David Kilbern, elder at Central Church of Christ, said that rebuilding in Pascagoula could not be done without volunteers such as Griffith and the Bison tennis team.

"We've had about 3,000 volunteers come through the church," said Kilbern, who said Central has booked volunteers into Pascagoula through August, 2007.

And, while he said it was hard to put a figure on the monetary value of their work, Kilbern said volunteers that have come through Central have contributed about $10 million to the community and economy.

Kilbern said there is more work left to be done.

"As a church, we have adopted the 15 blocks around us, which is one of the poorest areas of town," said Kilbern, who said he has personally interviewed and counseled over 2,000 people since Katrina struck.

After Katrina, Kilbern said that Central put off repairing their building and concentrated on repairing the homes around the church. However, he said that the Central was starting to work on the damage done to its facilities by Katrina.

"For some of the older members of the church, we need to do the work," he said. "We need to start getting our church family back together."

Still, said Kilbern, Central will be changed by Katrina.

"We are not going to ever look the same," he said.

Griffith said he liked bringing his players to Pascagoula to work. For one, it gives him a chance to interact with his team on a level other than coach or professor -- as Griffith also teaches kinesiology at David Lipscomb.

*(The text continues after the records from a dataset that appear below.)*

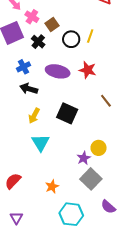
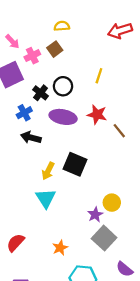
pink cross: (32, 17) -> (32, 56), turned 32
brown square: (52, 24) -> (55, 49), moved
black circle: (71, 39) -> (63, 86), moved
black cross: (38, 42) -> (41, 93), moved
brown line: (106, 101) -> (119, 131), moved
yellow arrow: (34, 116) -> (48, 171), moved

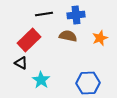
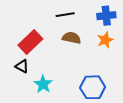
black line: (44, 14) -> (65, 15), moved
blue cross: (76, 15) -> (106, 16), moved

"They get to see me in a different light, off the tennis court and outside the classroom," said Griffith. "And, that's good."

The trip down also allows his team to develop chemistry with each other. "They get to work physically together," he said. "They get to see what hard work will do."

But, more importantly, said Griffith, coming to Pascagoula gets his team out of their comfort zone.

"We are a private school," he said. "Many of my players come from more affluent families. But, here they have to take a shower after another group in cold water."

Mucking buildings, hanging dry wall, sanding a ceiling and other chores involved in the disaster cleanup forced his players to get outside of their comforts Griffith said. "And, that is good."

And, Griffith gets to spend time with his team without running the risk of violating NCAA rules. "The NCAA encourages teams to get involved in community activities," he said. "The NCAA wants schools to do things like this."

By spending time with his players away from the court, Griffith said he was able to teach them some more important things than tennis. "While I am trying to improve them as a tennis player," he said, "I am also trying to improve them in the game of life."